Search code examples
pythonmediawikipywikibot

How to identify wikipedia categories in python


I am currently using pywikibot to obtain the categories of a given wikipedia page (e.g., support-vector machine) as follows.

import pywikibot as pw

print([i.title() for i in list(pw.Page(pw.Site('en'), 'support-vector machine').categories())])

The results I get is:

[
  'Category:All articles with specifically marked weasel-worded phrases',
  'Category:All articles with unsourced statements',
  'Category:Articles with specifically marked weasel-worded phrases from May 2018',
  'Category:Articles with unsourced statements from June 2013',
  'Category:Articles with unsourced statements from March 2017',
  'Category:Articles with unsourced statements from March 2018',
  'Category:CS1 maint: Uses editors parameter',
  'Category:Classification algorithms',
  'Category:Statistical classification',
  'Category:Support vector machines',
  'Category:Wikipedia articles needing clarification from November 2017',
  'Category:Wikipedia articles with BNF identifiers',
  'Category:Wikipedia articles with GND identifiers',
  'Category:Wikipedia articles with LCCN identifiers'
]

As you can see the results I am getting include lot of tracking and maintenance categories of wikipedia such as;

  • Category:All articles with specifically marked weasel-worded phrases
  • Category:All articles with unsourced statements
  • Category:CS1 maint: Uses editors parameter
  • etc.

However, the categories I am only interested are;

  • Category:Classification algorithms
  • Category:Statistical classification
  • Category:Support vector machines

I am wondering if there is a way to get all tracing or maintenance wikipedia categories, so that I can remove them from the results to get only the informative categories.

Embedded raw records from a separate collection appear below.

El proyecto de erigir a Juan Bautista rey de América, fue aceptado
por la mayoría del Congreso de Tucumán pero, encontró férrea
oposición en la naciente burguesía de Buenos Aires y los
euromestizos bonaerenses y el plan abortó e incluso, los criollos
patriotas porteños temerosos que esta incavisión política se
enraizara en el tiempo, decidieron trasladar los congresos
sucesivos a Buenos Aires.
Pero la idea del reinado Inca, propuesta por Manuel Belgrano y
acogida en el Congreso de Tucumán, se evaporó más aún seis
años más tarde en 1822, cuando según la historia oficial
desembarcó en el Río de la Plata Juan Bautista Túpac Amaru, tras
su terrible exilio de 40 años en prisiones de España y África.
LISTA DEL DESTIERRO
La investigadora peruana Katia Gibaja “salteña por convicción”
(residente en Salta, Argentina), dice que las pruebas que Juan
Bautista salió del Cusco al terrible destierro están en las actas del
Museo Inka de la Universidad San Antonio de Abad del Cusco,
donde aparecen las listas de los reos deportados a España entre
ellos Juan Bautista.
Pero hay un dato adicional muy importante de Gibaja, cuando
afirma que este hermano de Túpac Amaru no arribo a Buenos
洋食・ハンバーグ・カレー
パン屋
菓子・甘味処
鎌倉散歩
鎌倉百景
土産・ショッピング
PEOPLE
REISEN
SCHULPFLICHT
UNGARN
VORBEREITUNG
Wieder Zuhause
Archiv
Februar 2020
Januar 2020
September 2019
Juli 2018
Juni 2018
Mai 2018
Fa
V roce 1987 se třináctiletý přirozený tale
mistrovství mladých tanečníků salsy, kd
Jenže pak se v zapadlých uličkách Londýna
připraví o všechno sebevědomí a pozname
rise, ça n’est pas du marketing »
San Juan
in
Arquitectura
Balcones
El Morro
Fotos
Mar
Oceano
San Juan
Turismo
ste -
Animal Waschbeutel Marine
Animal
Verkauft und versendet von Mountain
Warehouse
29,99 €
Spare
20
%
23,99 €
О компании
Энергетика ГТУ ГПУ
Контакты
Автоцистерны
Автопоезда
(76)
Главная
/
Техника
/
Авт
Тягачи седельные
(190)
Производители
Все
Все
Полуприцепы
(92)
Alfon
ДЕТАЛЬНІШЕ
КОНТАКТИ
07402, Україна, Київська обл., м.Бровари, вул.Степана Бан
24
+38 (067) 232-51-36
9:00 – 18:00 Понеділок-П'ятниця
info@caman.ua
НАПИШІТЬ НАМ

Or, please suggest me if there are any other ways of eliminating them from the results.

I am happy to provide more details if needed.


Solution

  • pywikibot currently does not provide some of the API features for filtering hidden categories. You can do that manually by searching for the hidden key in categoryinfo:

    import pywikibot as pw
    
    site = pw.Site('en', 'wikipedia')
    print([
        cat.title()
        for cat in pw.Page(site, 'support-vector machine').categories()
        if 'hidden' not in cat.categoryinfo
    ])
    

    gives:

    ['Category:Classification algorithms', 
     'Category:Statistical classification', 
     'Category:Support vector machines']
    

    See https://www.mediawiki.org/wiki/Help:Categories#Hidden_categories and https://en.wikipedia.org/wiki/Wikipedia:Categorization#Hiding_categories for more info.